SAKSI Duga Petinggi Wilmar Group Terlibat Suap Rp60 Miliar: Legal tak Mungkin Bergerak Sendiri

Peneliti Pusat Studi Anti Korupsi (SAKSI) Universitas Mulawarman, Herdiansyah Hamzah, atau yang akrab disapa Castro, menduga jajaran petinggi Wilmar Group terlibat dalam kasus suap senilai Rp60 miliar. Uang suap tersebut digunakan untuk mengondisikan putusan onslag terhadap tiga terdakwa korporasi dalam perkara ekspor ilegal crude palm oil (CPO) atau minyak kelapa sawit mentah.
Castro mencurigai adanya perintah dari jajaran petinggi Wilmar Group kepada Head of Social Security Legal PT Wilmar Group, Muhammad Syafei, untuk memberikan suap kepada jajaran hakim Pengadilan Negeri (PN) Jakarta Pusat, yang kini telah ditetapkan sebagai tersangka.
“Ya kan mustahil keterlibatan pihak legal Wilmar Group itu (Muhammad Syafei). Tidak mungkin tidak berdasarkan perintah. Jadi mesti ada directing mind-nya yang memerintahkan untuk melakukan proses penyuapan kepada para hakim,” kata Castro saat dihubungi Inilah.com, Sabtu (26/4/2025).
Selain Wilmar Group, Castro juga mencurigai keterlibatan korporasi lain, yakni PT Permata Hijau Group dan PT Musim Mas Group, dalam kasus suap pengondisian perkara tersebut.
“Termasuk juga pihak perusahaan yang melakukan proses penyuapan untuk mempelancar putusan perkara. Itu harusnya dijadikan sebagai momentum untuk menyasar pihak yang lain,” ucapnya.
Castro menegaskan, seluruh pihak yang terlibat harus disasar oleh penyidik Jaksa Agung Muda Pidana Khusus (Jampidsus) Kejaksaan Agung, apabila ditemukan dua alat bukti permulaan yang cukup.
“Jadi itu yang mesti disasar oleh penyidik untuk memastikan bahwa semua mereka yang terlibat dengan peran masing-masing betul-betul disasar oleh penyidik Kejaksaan Agung,” tuturnya.

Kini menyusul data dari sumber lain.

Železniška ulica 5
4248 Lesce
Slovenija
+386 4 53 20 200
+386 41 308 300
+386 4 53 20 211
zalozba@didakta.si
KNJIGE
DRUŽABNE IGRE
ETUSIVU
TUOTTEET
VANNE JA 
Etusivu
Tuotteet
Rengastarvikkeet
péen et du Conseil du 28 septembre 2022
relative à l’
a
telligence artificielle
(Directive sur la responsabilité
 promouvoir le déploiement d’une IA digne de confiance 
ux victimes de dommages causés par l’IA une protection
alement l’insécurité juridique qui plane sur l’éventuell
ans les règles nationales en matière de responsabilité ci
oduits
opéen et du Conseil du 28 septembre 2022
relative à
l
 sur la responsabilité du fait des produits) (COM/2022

Menurut Castro, kasus suap ini harus diusut tuntas oleh penyidik Jampidsus Kejaksaan Agung sebagai momentum untuk membersihkan praktik mafia peradilan di lingkup Mahkamah Agung (MA). Ia meyakini bahwa kongkalikong di dunia peradilan tidak hanya terjadi dalam perkara suap putusan CPO.
“Karena mustahil itu hanya melibatkan satu perusahaan. Ini adalah semacam bentuk mafia di dalam sistem peradilan kita yang tidak mungkin hanya terjadi satu-dua kali. Itu pasti sudah sering terjadi,” ujarnya.
Sebelumnya, penyidik Jampidsus Kejaksaan Agung telah menetapkan Muhammad Syafei sebagai tersangka baru dalam perkara dugaan suap terkait putusan onslag terhadap korporasi CPO. Syafei disebut sebagai pihak yang menyiapkan dana suap, yang kemudian diserahkan kepada kuasa hukum korporasi, Ariyanto (AR), lalu diteruskan kepada Panitera Muda Perdata PN Jakarta Utara, Wahyu Gunawan (WG), hingga akhirnya sampai ke Ketua PN Jakarta Selatan, Muhammad Arif Nuryanta (MAN). Total dana suap yang diberikan mencapai Rp60 miliar.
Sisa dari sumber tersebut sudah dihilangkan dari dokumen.